Sebagai operator yang memiliki SPBU, ia mengaku kebingungan dengan pembatasan solar bersubsidi ini. Pasalnya, SPBU yang dikelolanya ini menampung kebutuhan solar nelayan yang mencapai 10 ton per hari atau 3 tangki premium dan satu tangki solar. Sekarang dengan pembatasan, untuk satu tangki solar didapat satu kali dalam tiga hari.
Menanggapi permasalahan pembatasan pasokan bahan bakar minyak (BBM) di SPBU, Gubernur Sumatera Barat Irwan Prayitno mengatakan, telah mendesak Pertamina untuk menambahkan pasokan BBM ke sejumlah SPBU.
“Sejak terjadinya antrean panjang pengendara di SPBU, saya melakukan koordinasi dengan Pertamina, dikatakannya dua hari lagi pasokan BBM akan normal,” jelas gubernur.

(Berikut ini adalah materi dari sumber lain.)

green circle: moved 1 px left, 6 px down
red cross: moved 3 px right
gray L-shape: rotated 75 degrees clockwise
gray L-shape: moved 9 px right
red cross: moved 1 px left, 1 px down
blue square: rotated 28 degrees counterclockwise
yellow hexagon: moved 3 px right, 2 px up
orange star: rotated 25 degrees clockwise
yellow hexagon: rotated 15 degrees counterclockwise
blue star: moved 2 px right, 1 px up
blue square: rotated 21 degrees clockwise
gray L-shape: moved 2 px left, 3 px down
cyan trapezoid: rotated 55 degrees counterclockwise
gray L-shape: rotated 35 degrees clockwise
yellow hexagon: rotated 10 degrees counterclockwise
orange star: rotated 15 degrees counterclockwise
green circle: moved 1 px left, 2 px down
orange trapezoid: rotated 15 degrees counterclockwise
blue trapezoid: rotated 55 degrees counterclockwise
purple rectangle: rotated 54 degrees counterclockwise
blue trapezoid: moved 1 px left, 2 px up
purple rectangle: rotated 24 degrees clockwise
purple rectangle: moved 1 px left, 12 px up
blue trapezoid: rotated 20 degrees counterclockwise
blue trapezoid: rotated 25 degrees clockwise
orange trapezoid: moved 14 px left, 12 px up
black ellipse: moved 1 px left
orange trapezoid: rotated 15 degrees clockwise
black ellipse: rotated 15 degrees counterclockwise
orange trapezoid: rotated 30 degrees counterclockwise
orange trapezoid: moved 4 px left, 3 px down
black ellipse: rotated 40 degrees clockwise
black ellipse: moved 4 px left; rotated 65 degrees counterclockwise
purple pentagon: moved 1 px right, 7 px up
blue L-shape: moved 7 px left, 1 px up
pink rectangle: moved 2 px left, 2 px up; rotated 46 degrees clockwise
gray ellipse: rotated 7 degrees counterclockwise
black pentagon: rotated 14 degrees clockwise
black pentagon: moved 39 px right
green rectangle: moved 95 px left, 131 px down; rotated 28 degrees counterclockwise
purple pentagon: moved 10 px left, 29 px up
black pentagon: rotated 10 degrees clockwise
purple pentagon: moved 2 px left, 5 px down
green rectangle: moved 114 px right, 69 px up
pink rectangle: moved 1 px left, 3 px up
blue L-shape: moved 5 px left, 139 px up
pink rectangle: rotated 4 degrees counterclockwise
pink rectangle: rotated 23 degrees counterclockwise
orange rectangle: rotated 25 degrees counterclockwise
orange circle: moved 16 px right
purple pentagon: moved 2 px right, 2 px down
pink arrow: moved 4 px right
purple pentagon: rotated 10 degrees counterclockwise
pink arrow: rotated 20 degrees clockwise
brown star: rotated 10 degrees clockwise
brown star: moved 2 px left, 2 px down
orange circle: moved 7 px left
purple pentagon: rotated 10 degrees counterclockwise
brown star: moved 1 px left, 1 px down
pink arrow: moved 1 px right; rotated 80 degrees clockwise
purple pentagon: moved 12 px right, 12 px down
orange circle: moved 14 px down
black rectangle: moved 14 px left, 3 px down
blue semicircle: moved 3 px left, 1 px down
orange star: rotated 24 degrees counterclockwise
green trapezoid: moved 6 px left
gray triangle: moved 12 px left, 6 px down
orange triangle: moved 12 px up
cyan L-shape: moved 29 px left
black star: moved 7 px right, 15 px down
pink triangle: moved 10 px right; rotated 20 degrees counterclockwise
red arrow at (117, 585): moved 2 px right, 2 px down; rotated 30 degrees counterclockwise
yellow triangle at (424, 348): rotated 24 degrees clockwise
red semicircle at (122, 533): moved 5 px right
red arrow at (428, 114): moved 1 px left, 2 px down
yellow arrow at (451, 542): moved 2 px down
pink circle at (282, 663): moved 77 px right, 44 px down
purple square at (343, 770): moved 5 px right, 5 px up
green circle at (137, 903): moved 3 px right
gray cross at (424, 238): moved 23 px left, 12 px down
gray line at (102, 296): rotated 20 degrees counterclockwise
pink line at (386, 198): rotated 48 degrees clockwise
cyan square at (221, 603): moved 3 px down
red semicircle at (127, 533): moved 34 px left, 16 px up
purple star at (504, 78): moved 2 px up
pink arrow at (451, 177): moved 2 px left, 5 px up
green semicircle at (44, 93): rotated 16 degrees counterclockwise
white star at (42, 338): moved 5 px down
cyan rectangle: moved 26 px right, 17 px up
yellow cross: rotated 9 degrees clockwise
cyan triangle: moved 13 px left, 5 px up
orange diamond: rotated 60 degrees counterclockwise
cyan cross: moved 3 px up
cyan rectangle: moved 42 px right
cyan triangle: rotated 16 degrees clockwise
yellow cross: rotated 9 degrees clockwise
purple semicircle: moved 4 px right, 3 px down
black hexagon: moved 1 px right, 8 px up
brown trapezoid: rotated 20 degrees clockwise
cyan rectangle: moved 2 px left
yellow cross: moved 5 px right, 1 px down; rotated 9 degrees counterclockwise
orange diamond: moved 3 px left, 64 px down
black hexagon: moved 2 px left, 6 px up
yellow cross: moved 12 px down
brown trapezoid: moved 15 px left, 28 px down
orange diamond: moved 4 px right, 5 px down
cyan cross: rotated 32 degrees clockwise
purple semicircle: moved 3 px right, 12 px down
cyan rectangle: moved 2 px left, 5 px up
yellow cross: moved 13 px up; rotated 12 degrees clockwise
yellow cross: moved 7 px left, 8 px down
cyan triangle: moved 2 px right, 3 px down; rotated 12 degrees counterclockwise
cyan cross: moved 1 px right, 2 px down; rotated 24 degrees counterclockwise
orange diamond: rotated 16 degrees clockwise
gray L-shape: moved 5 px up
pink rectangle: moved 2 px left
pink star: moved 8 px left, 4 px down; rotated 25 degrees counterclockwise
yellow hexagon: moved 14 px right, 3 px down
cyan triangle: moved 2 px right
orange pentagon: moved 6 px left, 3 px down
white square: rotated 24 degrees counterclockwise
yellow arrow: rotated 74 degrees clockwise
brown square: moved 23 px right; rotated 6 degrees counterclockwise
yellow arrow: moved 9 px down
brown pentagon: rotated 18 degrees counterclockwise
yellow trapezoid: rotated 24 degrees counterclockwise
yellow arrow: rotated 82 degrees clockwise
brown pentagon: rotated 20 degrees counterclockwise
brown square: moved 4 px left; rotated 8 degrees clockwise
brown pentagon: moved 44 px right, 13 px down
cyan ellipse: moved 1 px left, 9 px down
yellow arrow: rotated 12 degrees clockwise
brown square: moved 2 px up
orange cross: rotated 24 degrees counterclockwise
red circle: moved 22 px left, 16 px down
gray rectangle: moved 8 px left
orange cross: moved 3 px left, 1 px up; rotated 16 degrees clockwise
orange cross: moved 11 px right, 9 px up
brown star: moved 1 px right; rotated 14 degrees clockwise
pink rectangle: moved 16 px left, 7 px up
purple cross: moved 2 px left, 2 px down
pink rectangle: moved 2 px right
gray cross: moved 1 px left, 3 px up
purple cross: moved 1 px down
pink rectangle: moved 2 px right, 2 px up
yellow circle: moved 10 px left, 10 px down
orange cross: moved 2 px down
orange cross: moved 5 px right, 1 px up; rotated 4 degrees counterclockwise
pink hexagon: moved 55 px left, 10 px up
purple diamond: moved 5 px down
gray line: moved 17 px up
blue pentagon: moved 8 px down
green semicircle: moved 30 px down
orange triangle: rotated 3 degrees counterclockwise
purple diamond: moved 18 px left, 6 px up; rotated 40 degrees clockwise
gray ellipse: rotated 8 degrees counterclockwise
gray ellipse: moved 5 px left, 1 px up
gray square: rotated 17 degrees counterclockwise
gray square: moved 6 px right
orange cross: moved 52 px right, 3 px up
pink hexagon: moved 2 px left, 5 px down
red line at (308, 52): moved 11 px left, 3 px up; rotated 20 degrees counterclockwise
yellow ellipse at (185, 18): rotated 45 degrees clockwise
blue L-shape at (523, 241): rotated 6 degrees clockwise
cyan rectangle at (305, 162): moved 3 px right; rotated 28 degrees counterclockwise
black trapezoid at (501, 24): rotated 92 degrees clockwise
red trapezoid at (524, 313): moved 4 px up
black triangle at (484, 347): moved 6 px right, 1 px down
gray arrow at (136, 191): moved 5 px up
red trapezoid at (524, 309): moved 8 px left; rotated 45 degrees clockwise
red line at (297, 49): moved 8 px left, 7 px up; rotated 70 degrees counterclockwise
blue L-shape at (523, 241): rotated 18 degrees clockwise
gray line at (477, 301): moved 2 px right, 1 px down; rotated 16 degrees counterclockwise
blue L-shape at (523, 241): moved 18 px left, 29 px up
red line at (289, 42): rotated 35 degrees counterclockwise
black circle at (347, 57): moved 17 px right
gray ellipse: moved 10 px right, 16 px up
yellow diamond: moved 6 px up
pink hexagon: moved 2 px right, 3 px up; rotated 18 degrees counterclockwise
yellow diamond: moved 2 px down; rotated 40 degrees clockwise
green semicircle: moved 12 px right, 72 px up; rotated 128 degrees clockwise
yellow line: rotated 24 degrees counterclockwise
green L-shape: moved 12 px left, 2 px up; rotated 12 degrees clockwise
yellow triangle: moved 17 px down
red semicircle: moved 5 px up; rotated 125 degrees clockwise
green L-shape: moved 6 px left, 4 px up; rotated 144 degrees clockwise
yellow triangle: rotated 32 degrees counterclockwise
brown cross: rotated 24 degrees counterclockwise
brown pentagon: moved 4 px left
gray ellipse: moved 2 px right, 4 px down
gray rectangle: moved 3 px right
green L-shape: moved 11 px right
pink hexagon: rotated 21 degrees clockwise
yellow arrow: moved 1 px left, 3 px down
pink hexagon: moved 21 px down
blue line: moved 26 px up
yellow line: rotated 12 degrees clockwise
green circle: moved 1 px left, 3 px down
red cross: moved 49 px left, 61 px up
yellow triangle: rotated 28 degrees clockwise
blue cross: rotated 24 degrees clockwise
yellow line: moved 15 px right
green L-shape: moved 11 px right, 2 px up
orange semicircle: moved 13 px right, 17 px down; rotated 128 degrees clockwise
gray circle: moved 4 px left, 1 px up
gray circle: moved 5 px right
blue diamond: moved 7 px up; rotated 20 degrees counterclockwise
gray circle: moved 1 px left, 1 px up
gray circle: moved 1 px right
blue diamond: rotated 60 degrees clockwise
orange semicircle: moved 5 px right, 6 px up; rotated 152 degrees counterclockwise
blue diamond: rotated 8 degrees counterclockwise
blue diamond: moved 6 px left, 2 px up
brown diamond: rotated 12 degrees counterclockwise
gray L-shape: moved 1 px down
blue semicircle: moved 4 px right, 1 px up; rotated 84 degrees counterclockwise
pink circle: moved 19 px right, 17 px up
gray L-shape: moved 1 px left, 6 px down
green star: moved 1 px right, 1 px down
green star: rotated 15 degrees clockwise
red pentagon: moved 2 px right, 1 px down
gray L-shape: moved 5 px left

Menurutnya, untuk solar memang sudah ditentukan tentang pembatasan penjualan solar bersubsidi.
Gubernur mengakui, kebijakan bukanlah haknya pemerintah daerah, tapi dari daerah memiliki kesempatan juga untuk menyampaikan keadaan yang terjadi, dan hal itu sudah dilakukan.
Sementara itu pengamat ekonomi UNP Dr.Yulhendri mengatakan dengan pengurangan subsidi BBM akan memberikan dampak jangka pendek. Dengan naiknya harga BBM akan mendorong kenaikan harga-harga lainnya dan melemahkan daya beli masyarakat.
Yulhendri mengatakan bahwa kelangkaan BBM tidak akan bisa dihindari. “BBM bukan barang yang bisa diperbaharui. BBM bisa akan habis suatu saat. Dengan diberikan subsidi tentu pemakaiannya akan lebih banyak oleh masyarakat,”ujar Pengamat Ekonomi UNP Yulhendri Rabu (27/8).
Mengenai kelangkaan BBM ini, Yulhendri berpendapat sebaiknya pemerintah harus tegas dalam menentukan harga. Apakah mau dinaikkan atau tetap. “Sebagian orang saat ini sudah berfikir untuk tidak memikirkan harga BBM. Walaupun mahal akan tetap juga dibeli oleh masyarakat,”ujar Yulhendri lagi.
Dengan adanya subsidi BBM hanya akan memberikan efek baik dalam jangka pendek. “Dengan adanya subsidi BBM ini kita tidak bisa membangun insfrastuktur lainnya. Biaya untuk subsidi BBM Rp 300 triliun sementara untuk belanja modal hanya Rp 200 triliun,”ujarnya lagi.
Yulhendri mengatakan bahwa pemerintah harus melakukan penghematan BBM dengan cara semua kendaraan dialihkan penggunaan sumber energinya tidak menggunakan BBM namun dengan gas atau listrik.
“Yang harus kita tuntuk adalah bagaimana logistik Pertamina menyediakan BBM,” ujarnya.(azm/arrahmah.com)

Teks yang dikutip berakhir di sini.